■ What is expected ■
Once the pictures are set aside, transcribe the remaining data exactly.

■ Transcribed page contents ■
------------------------------------------------
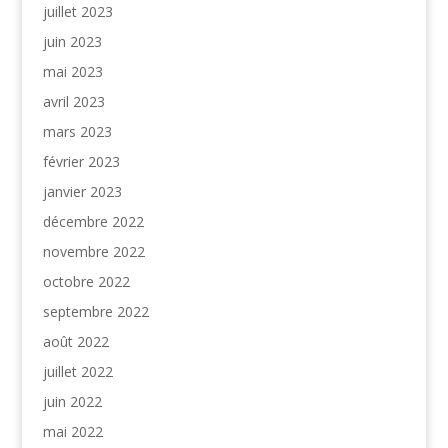
juillet 2023
juin 2023
mai 2023
avril 2023
mars 2023
février 2023
janvier 2023
décembre 2022
novembre 2022
octobre 2022
septembre 2022
août 2022
juillet 2022
juin 2022
mai 2022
------------------------------------------------
■ Answer to this exercise ■
juillet 2023
juin 2023
mai 2023
avril 2023
mars 2023
février 2023
janvier 2023
décembre 2022
novembre 2022
octobre 2022
septembre 2022
août 2022
juillet 2022
juin 2022
mai 2022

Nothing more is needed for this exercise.